Creating a Table from Parquet

BASICS

This recipe demonstrates how to create Apache Iceberg tables from Parquet. This focuses on ensuring the schema for the table matches the data and uses Spark because it supports a variety of formats and can help infer schemas.

Parquet and CSV files are available from the public New York City Taxi and Limousine Commission Trip Record Data that is available on the AWS Open Data Registry.

Loading source data from Parquet

The easiest open file format to read from is Parquet. Parquet is a binary format that includes a schema for the records stored in each data file.
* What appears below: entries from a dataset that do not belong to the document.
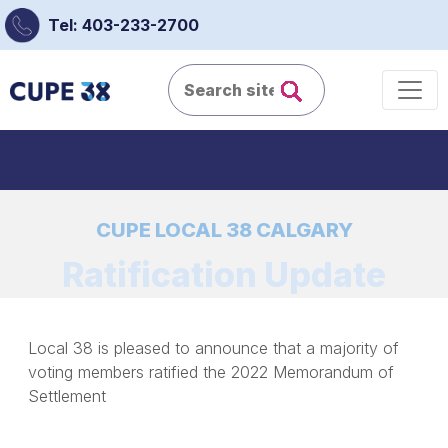
Tel: 403-233-2700
CUPE LOCAL 38 CALGARY
Ratification Update
Local 38 is pleased to announce that a majority of
voting members ratified the 2022 Memorandum of
Settlement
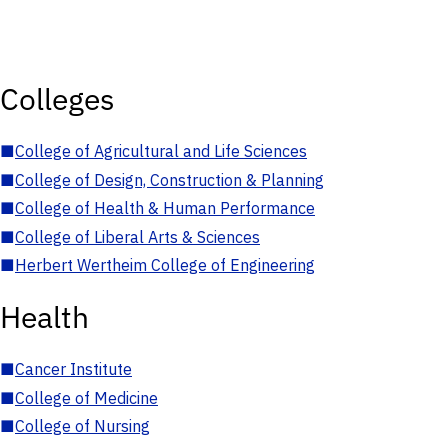
Colleges
■
College of Agricultural and Life Sciences
■
College of Design, Construction & Planning
■
College of Health & Human Performance
■
College of Liberal Arts & Sciences
■
Herbert Wertheim College of Engineering
Health
■
Cancer Institute
■
College of Medicine
■
College of Nursing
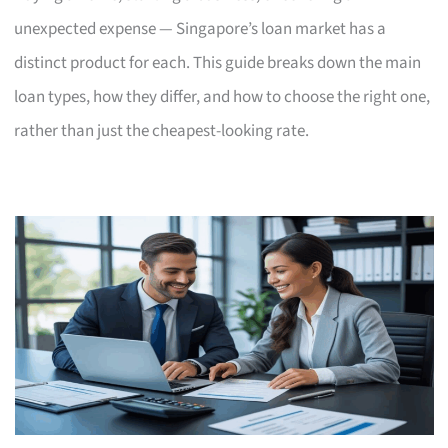
unexpected expense — Singapore’s loan market has a
distinct product for each. This guide breaks down the main
loan types, how they differ, and how to choose the right one,
rather than just the cheapest-looking rate.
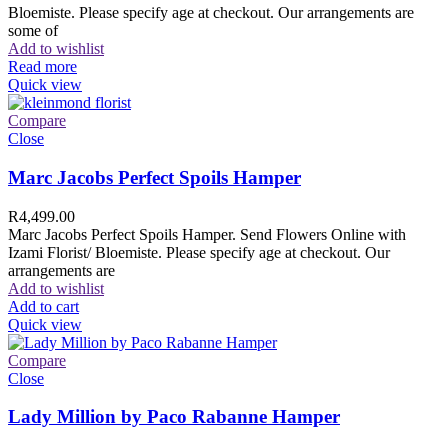
Bloemiste. Please specify age at checkout. Our arrangements are
some of
Add to wishlist
Read more
Quick view
Compare
Close
Marc Jacobs Perfect Spoils Hamper
R
4,499.00
Marc Jacobs Perfect Spoils Hamper. Send Flowers Online with
Izami Florist/ Bloemiste. Please specify age at checkout. Our
arrangements are
Add to wishlist
Add to cart
Quick view
Compare
Close
Lady Million by Paco Rabanne Hamper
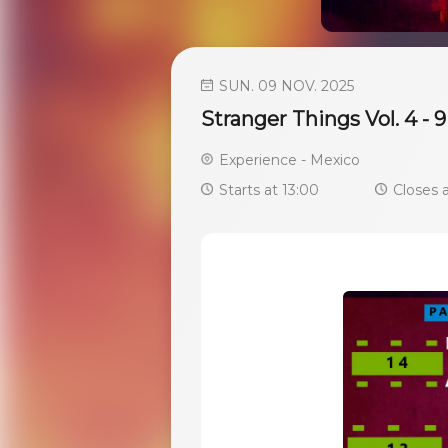
SUN. 09 NOV. 2025
Stranger Things Vol. 4 -
Experience - Mexico
Starts at 13:00
Closes a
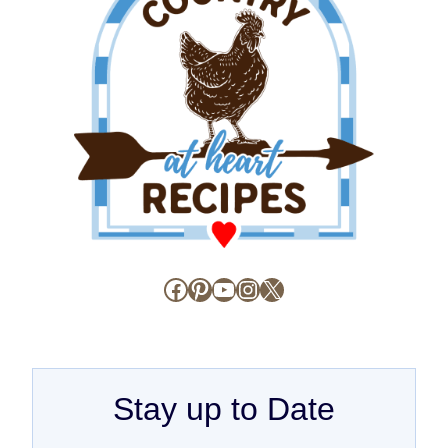
Facebook
Pinterest
YouTube
Instagram
X
Stay up to Date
That schema is helpful when creating an Iceberg table.

Start by loading your Parquet file into a PySpark DataFrame:

df = spark.read.parquet(
    "s3://nyc-tlc/trip data/yellow_tripdata_2020-02.parquet")
df.printSchema()

# root
#  |-- VendorID: long (nullable = true)
#  |-- tpep_pickup_datetime: timestamp_ntz (nullable = true)
#  |-- tpep_dropoff_datetime: timestamp_ntz (nullable = true)
#  |-- passenger_count: double (nullable = true)
#  |-- trip_distance: double (nullable = true)
#  |-- RatecodeID: double (nullable = true)
#  |-- store_and_fwd_flag: string (nullable = true)
#  |-- PULocationID: long (nullable = true)
#  |-- DOLocationID: long (nullable = true)
#  |-- payment_type: long (nullable = true)
#  |-- fare_amount: double (nullable = true)
#  |-- extra: double (nullable = true)
#  |-- mta_tax: double (nullable = true)
#  |-- tip_amount: double (nullable = true)
#  |-- tolls_amount: double (nullable = true)
#  |-- improvement_surcharge: double (nullable = true)
#  |-- total_amount: double (nullable = true)
#  |-- congestion_surcharge: double (nullable = true)
#  |-- airport_fee: integer (nullable = true)

Spark has automatically used the Parquet file schema for the DataFrame. At this point, you may want to apply small updates to the incoming schema, like changing the pickup location ID, PULocationID, to an int instead of a long. Individual changes can be applied by replacing columns using withColumn:

from pyspark.sql.functions import col
updated_df = df.withColumn(
    "PULocationID", col("PULocationID").cast("int"))

Creating the Iceberg table

When you’ve finished updating the schema, create a table from the DataFrame using writeTo:

from pyspark.sql.functions import days
spark.sql("CREATE DATABASE IF NOT EXISTS nyc")
updated_df.writeTo("nyc.taxis") \
    .partitionedBy(days("tpep_pickup_datetime")) \
    .createOrReplace()

This creates a table called nyc.taxis, as well as the database if it doesn’t already exist.

Note: The writeTo() method uses the newer DataFrame write API. This API is recommended because it has well-defined behaviors — the older write API accessed by calling write() has behavior differences across source implementations. The newer API also uses actions that correspond to SQL actions, like create() or replace(), and can overwrite data by filter.

Before calling the createOrReplace() action that will create the Iceberg table from the incoming DataFrame, you can configure the table. This example creates a partitioned table by adding a call: partitionedBy(days("tpep_pickup_datetime")). That configures the table to split data into day-sized partitions using Iceberg’s hidden partitioning.

Once the table is created, you can use DESCRIBE TABLE or a SELECT query to validate the table.

spark.sql("DESCRIBE TABLE nyc.taxis").show(truncate=False)
spark.sql("SELECT * FROM nyc.taxis LIMIT 5").show()